Directions for this task: Go to the line with "taxiGo Limo Airport Service" in the material below and copy from there through the line with "Have A Question?", exactly. Pictures are not copied.

Entries supplied:
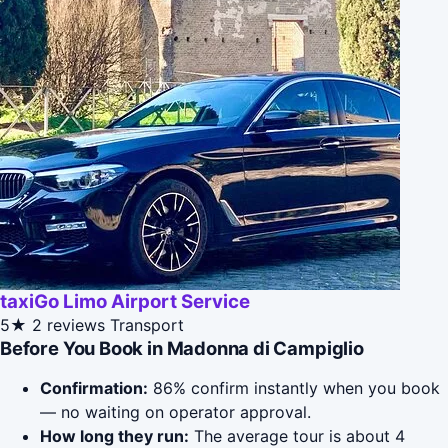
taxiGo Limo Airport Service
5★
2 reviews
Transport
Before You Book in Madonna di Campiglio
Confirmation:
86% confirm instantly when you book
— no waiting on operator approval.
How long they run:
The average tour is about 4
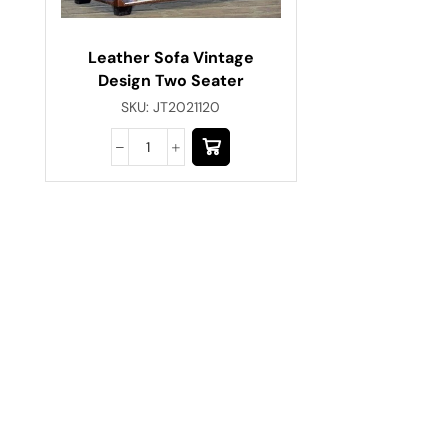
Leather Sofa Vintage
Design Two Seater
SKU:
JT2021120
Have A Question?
==
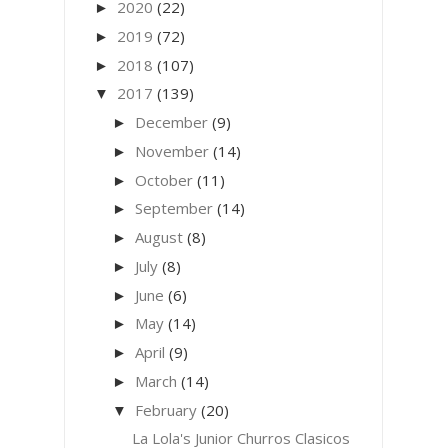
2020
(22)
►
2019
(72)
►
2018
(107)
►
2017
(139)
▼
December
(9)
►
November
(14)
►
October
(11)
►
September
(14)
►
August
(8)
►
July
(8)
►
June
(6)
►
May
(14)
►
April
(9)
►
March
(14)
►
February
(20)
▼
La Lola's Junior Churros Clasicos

Task solution:
taxiGo Limo Airport Service
5★
2 reviews
Transport
Before You Book in Madonna di Campiglio
Confirmation:
86% confirm instantly when you book
— no waiting on operator approval.
How long they run:
The average tour is about 4
Leather Sofa Vintage
Design Two Seater
SKU:
JT2021120
Have A Question?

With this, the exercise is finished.